37      No n.o 69 das presentes conclusões foram apresentados exemplos de tais medidas técnicas. A rotulagem dos produtos em causa para informar claramente os consumidores de que a carne provém de um animal que não foi objeto de atordoamento pode também ser considerada uma alteração legislativa desejável. A indicação de que a carne é kosher ou halal dirige‑se apenas a determinados grupos religiosos e não a todos os consumidores de produtos provenientes de animais, o que, em meu entender, não é suficiente a este respeito. V. n.os 80 e 81 das presentes conclusões.


38      V., por analogia, artigo 3.o, n.o 1, do Regulamento (UE) n.o 1169/2011 do Parlamento Europeu e do Conselho, de 25 de outubro de 2011, relativo à prestação de informação aos consumidores sobre os géneros alimentícios, que altera os Regulamentos (CE) n.o 1924/2006 e (CE) n.o 1925/2006 do Parlamento Europeu e do Conselho e revoga as Diretivas 87/250/CEE da Comissão, 90/496/CEE do Conselho, 1999/10/CE da Comissão, 2000/13/CE do Parlamento Europeu e do Conselho, 2002/67/CE e 2008/5/CE da Comissão e o Regulamento (CE) n.o 608/2004 (JO 2011, L 304, p. 18) que estabelece que «[a] prestação de informação sobre os géneros alimentícios tem por objetivo obter um elevado nível de proteção da saúde e dos interesses dos consumidores, proporcionando uma base para que os consumidores finais possam fazer escolhas informadas e utilizar os géneros alimentícios com segurança, tendo especialmente em conta considerações de saúde, económicas, ambientais, sociais e éticas». O sublinhado é meu. O papel das considerações éticas na rotulagem dos géneros alimentícios no âmbito do Regulamento n.o 1169/2011 foi apreciado pelo Tribunal de Justiça no Acórdão de 12 de novembro de 2019, Organisation juive européenne e Vignoble Psagot (C‑363/18, EU:C:2019:954) e nas Conclusões que apresentei nesse processo (C‑363/18, EU:C:2019:494).
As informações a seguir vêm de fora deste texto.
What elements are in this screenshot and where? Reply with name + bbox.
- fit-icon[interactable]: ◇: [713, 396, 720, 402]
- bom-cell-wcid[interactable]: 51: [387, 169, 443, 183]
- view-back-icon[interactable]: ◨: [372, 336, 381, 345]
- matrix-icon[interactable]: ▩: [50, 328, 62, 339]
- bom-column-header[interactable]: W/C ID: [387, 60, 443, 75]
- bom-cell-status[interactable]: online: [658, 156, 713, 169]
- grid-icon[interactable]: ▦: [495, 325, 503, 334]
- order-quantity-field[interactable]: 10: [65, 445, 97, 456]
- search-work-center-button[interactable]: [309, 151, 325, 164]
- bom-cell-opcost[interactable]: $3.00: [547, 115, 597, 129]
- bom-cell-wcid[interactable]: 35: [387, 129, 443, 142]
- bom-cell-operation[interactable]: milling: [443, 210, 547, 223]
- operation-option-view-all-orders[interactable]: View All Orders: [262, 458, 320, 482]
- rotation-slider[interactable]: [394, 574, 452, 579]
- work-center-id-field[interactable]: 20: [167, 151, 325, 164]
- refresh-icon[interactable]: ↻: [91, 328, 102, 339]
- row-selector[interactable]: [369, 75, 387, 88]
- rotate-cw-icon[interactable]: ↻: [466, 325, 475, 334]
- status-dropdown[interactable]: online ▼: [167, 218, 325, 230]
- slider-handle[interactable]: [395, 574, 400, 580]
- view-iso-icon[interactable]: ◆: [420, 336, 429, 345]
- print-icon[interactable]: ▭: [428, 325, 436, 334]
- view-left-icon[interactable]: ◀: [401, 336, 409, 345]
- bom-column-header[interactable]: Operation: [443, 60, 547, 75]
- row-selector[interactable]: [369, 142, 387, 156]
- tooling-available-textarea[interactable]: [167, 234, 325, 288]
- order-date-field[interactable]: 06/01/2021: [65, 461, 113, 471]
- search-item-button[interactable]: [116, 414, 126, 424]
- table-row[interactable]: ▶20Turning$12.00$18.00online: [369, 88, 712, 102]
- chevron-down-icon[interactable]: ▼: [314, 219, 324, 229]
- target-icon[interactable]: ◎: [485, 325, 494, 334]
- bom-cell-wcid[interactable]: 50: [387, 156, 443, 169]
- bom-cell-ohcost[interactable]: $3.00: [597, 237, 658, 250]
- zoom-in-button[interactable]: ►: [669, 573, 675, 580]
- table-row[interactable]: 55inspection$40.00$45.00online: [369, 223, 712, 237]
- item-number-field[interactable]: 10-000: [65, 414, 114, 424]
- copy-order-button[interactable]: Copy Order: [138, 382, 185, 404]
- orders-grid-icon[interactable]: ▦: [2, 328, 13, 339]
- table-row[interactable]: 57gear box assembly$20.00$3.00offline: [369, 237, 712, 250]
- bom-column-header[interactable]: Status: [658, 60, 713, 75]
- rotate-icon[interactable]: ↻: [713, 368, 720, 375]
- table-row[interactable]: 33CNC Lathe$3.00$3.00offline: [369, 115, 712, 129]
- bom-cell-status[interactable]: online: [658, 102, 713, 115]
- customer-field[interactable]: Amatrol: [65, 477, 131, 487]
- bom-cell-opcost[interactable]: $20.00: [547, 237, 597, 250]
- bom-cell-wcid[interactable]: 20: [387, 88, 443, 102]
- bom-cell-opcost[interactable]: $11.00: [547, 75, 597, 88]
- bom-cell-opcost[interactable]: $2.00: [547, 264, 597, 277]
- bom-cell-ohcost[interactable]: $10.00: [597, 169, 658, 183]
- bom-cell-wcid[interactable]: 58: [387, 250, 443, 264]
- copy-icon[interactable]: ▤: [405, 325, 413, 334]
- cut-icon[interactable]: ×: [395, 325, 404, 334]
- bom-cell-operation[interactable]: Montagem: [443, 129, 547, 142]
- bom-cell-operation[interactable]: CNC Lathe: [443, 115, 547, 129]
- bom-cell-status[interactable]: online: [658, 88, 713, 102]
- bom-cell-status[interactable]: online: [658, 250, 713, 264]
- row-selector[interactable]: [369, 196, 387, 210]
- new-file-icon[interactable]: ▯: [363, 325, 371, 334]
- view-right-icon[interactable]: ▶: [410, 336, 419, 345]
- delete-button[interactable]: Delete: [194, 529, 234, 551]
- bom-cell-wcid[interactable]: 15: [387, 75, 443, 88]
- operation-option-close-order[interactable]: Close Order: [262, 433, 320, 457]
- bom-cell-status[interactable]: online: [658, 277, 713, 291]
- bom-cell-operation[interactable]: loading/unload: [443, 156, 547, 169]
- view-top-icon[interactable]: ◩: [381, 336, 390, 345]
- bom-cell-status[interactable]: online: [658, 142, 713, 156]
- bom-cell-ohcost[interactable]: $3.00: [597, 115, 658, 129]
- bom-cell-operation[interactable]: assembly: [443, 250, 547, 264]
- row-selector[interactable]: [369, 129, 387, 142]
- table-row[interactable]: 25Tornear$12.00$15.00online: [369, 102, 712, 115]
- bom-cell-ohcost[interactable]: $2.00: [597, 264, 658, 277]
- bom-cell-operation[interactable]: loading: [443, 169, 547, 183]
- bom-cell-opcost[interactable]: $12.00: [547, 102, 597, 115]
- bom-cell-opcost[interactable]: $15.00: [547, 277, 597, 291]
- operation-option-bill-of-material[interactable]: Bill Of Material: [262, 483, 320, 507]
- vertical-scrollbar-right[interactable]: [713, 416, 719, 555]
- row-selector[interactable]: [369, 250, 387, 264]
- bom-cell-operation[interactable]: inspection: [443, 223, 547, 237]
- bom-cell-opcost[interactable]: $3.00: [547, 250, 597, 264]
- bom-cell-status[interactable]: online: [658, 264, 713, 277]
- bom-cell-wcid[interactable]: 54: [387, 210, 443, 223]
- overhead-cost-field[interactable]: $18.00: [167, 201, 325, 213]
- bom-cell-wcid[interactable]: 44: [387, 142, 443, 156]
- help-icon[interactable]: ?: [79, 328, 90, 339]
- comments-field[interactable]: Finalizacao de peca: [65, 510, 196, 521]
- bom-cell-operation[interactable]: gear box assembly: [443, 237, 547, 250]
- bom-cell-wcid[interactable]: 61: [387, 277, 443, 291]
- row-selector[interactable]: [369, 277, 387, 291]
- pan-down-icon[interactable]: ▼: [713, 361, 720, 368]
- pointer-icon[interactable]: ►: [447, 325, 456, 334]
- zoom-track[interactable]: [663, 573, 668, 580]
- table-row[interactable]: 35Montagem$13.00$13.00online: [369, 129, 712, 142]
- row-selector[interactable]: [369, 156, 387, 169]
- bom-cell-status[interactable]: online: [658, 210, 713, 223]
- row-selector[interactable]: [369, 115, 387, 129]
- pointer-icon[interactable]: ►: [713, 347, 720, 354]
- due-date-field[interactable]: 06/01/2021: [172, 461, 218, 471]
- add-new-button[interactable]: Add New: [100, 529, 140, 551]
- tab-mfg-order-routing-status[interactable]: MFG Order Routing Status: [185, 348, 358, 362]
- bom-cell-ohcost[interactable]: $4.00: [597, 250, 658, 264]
39      Tanto daqueles cuja religião requer o abate ritual como daqueles que têm objeções religiosas, de consciência ou de moral ao abate de animais sem atordoamento.
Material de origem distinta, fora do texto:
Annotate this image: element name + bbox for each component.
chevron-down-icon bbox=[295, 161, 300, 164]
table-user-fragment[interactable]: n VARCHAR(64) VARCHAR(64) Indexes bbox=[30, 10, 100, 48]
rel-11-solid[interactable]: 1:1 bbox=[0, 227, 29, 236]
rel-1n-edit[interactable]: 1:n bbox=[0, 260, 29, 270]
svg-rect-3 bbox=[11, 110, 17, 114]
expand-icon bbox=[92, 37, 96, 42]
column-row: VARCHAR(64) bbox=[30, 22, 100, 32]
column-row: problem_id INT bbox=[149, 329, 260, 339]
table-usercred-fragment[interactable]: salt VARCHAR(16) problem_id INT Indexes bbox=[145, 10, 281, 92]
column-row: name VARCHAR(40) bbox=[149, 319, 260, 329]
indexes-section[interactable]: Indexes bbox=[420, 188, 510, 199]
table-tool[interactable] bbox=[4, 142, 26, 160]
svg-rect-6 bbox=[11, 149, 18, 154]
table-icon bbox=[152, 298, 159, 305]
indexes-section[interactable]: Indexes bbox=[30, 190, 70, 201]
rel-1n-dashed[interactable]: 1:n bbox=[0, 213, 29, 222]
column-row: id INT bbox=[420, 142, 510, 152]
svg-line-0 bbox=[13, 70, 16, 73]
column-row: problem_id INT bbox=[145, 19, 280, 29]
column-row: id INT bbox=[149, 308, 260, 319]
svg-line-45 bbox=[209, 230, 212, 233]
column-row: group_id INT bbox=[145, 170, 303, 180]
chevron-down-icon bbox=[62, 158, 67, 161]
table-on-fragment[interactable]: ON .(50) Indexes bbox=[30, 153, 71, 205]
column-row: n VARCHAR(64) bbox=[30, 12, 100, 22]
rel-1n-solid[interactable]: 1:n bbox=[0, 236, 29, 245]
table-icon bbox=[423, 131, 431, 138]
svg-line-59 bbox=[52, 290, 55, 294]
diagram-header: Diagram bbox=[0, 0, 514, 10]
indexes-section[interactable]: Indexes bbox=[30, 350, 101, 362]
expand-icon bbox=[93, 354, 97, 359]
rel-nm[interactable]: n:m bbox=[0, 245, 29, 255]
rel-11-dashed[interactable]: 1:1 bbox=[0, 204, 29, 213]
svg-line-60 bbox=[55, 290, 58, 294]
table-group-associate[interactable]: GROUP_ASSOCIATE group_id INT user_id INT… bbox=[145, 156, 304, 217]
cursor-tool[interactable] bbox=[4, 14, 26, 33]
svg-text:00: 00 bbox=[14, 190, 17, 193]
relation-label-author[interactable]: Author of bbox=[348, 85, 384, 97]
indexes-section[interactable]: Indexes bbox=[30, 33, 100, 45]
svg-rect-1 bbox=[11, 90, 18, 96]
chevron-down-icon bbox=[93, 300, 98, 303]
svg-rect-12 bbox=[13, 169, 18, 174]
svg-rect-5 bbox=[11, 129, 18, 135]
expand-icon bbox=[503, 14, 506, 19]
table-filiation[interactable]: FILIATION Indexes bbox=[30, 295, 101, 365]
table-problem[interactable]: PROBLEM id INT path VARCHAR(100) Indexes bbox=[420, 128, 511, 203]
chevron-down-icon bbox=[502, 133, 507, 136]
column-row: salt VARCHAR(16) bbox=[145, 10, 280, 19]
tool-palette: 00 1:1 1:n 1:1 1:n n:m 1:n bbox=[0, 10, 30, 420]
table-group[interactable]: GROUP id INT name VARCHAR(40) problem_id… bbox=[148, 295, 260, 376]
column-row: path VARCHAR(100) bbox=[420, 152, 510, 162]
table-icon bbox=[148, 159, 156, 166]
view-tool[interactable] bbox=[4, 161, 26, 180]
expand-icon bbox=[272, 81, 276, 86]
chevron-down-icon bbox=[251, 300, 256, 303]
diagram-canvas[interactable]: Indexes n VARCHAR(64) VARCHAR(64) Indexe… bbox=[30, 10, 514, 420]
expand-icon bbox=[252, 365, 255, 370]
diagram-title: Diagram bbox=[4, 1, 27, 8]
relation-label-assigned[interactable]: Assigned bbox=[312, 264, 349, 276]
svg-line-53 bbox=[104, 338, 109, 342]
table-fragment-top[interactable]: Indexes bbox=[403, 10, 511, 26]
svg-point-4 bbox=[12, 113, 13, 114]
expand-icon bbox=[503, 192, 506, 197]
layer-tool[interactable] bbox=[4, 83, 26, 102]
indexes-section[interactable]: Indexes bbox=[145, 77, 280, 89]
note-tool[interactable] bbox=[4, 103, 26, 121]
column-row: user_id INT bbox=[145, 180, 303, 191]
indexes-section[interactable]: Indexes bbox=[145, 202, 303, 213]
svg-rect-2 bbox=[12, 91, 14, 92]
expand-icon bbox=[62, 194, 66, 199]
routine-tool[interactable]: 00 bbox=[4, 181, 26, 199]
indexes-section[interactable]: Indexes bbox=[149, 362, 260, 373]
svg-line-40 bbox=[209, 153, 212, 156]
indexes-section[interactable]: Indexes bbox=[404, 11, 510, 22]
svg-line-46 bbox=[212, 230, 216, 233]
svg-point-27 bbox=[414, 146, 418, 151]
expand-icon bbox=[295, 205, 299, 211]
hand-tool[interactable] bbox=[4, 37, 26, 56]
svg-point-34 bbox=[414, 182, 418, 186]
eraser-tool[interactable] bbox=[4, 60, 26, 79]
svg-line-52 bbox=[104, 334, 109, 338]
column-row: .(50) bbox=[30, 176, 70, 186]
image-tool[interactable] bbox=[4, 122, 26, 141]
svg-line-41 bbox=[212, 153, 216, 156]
40      Na declaração comum parcialmente contrária que apresentaram no processo Cha’are Shalom Ve Tsedek/França  (TEDH, 20 de junho de 2000, CE:ECHR:2000:0627JUD002741795), os juízes Bratza, Fischbach, Thomassen, Tsatsa‑Nikolovska, Panţîru, Levits e Traja consideraram que o mero facto de já ter sido concedida a uma entidade religiosa a autorização para realizar um abate ritual não isentava as autoridades francesas da obrigação de apreciarem minuciosamente qualquer pedido posterior apresentado por outras entidades religiosas que professassem a mesma religião. Consideraram que a recusa da autorização à associação requerente, apesar de esta autorização ser concedida a outra associação e lhe conferir, assim, o direito exclusivo de autorizar matadouros rituais, equivalia a não garantir o pluralismo religioso ou a não assegurar uma relação razoável de proporcionalidade entre os meios empregues e o objetivo pretendido. Além disso, o facto de a carne «glatt» (o animal abatido não deve ter qualquer impureza) poder ser importada para França a partir da Bélgica não justificava, em seu entender, a conclusão de que não havia interferência no direito de alguém praticar a sua religião através da realização do rito do abate ritual. Consideraram que a possibilidade de obter tal carne por outros meios era irrelevante para efeitos da avaliação do alcance de um ato ou omissão por parte do Estado destinado a limitar o exercício do direito à liberdade de religião.